How to Write a Business Plan for a Fix-n-Flip Real Estate Company

Sarah Hovet

17 min. read

Updated March 8, 2023

Male entrepreneur working on applying a new floor to a recent residential home purchase.

Flipping homes makes for good reality TV, but it can also make for good business. What they don’t usually show on screen on shows like Flip or Flop is that writing a business plan is a must.

If you’re thinking about starting a business that buys up homes, fixes them up and then re-sells them at a profit, the first step is to write a business plan. Writing a business plan for a real estate company will help you pinpoint your goals and create a living roadmap—a tool for building your business. Check out Bplans’ real estate company sample business plans for inspiration. They’re free to download.

There are a few different types of business plans depending on your goals. If you’re seeking investment or a bank loan, a traditional business plan is what you need. If you want to put together a strategic plan to map out your business’s growth potential, you might consider a Lean Business Plan.

This guide will walk you through the steps of how to write a full business plan for your real estate company. But know that a Lean Plan shares all of the same components of a traditional business plan—it’s just shorter.
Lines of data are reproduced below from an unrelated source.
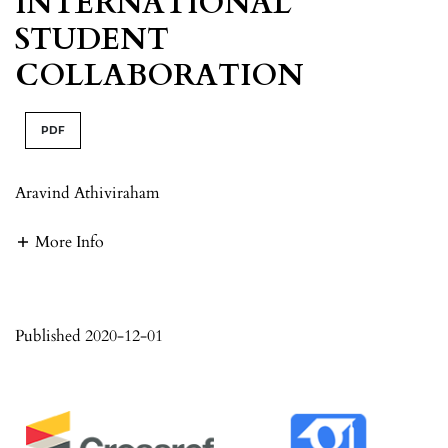
INTERNATIONAL
STUDENT
COLLABORATION
PDF
Aravind Athiviraham
More Info
Published 2020-12-01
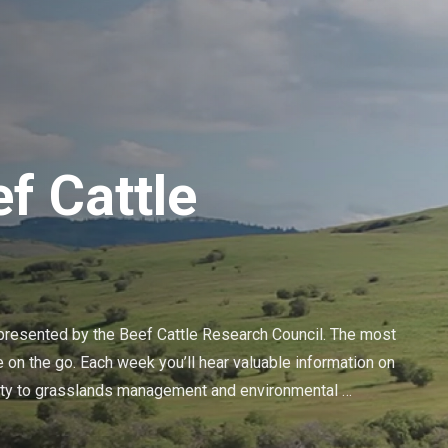
f Cattle
resented by the Beef Cattle Research Council. The most 
 on the go. Each week you’ll hear valuable information on 
lity to grasslands management and environmental 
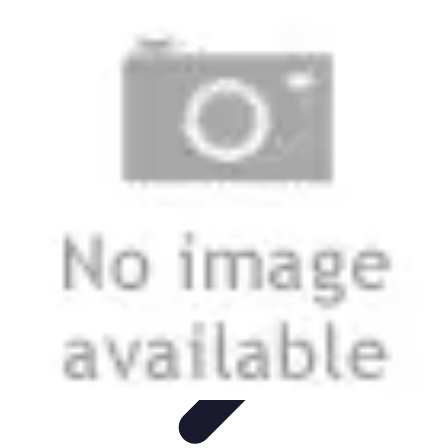
Music Pathway
Music Marketing
Career Development
Production
Techniques
Tutorials
Culture
Music Pathway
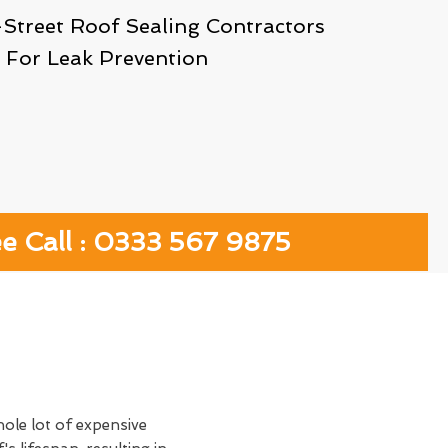
-Street Roof Sealing Contractors
For Leak Prevention
ee Call : 0333 567 9875
hole lot of expensive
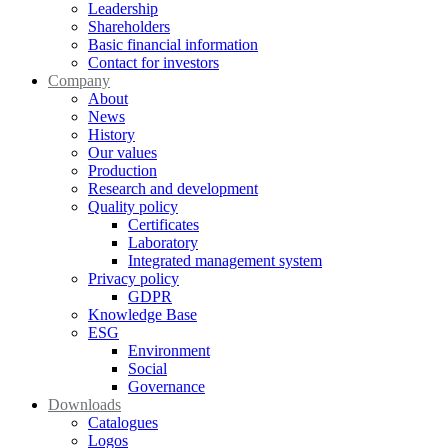
Leadership
Shareholders
Basic financial information
Contact for investors
Company
About
News
History
Our values
Production
Research and development
Quality policy
Certificates
Laboratory
Integrated management system
Privacy policy
GDPR
Knowledge Base
ESG
Environment
Social
Governance
Downloads
Catalogues
Logos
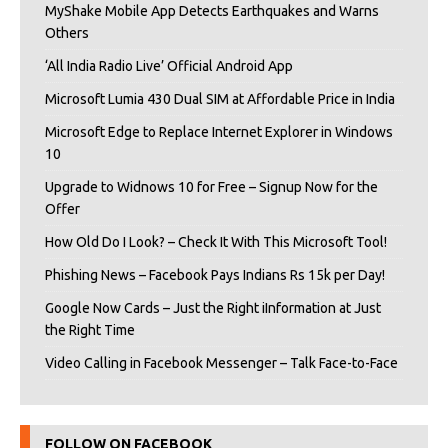
MyShake Mobile App Detects Earthquakes and Warns
Others
‘All India Radio Live’ Official Android App
Microsoft Lumia 430 Dual SIM at Affordable Price in India
Microsoft Edge to Replace Internet Explorer in Windows
10
Upgrade to Widnows 10 for Free – Signup Now for the
Offer
How Old Do I Look? – Check It With This Microsoft Tool!
Phishing News – Facebook Pays Indians Rs 15k per Day!
Google Now Cards – Just the Right iInformation at Just
the Right Time
Video Calling in Facebook Messenger – Talk Face-to-Face
FOLLOW ON FACEBOOK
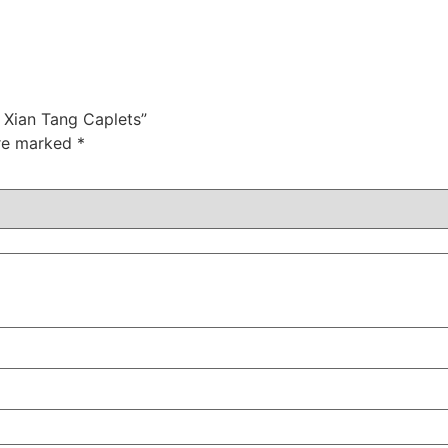
r Xian Tang Caplets”
are marked
*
Whichever type of plan you choose, remember that a business plan is a living document. You should revisit it on a regular basis as time passes. Set a specific time each month to review it, comparing forecasts to actuals and revising as necessary. Assumptions change based on experience, and your business plan should change along with these assumptions. It can be a powerful tool for setting and achieving goals as a real estate agent.

Executive summary

The executive summary provides an overview of your real estate company and your plans. Limit it to 1 to 2 pages. It serves as a mini version of your entire plan.

So be sure to write it last, after you have already thought through the other sections of your business plan. Investors will read your executive summary and decide whether or not it’s worth their time to read the rest of the plan. So make sure to put effort into it. Just keep it brief.

First, you want to establish the broad overview of your services: Pure real estate? Real estate and mortgage? How about title work? You’ll also want to summarize some structural and financial information. For instance, is it a limited partnership or limited liability company?

Consider this example: Pleasant Acres Real Estate, LLC (PARE) is a startup company located in El Paso, Texas. PARE specializes in fixing and flipping residential properties by buying homes in need of repair, renovating them, and then putting them back on the market.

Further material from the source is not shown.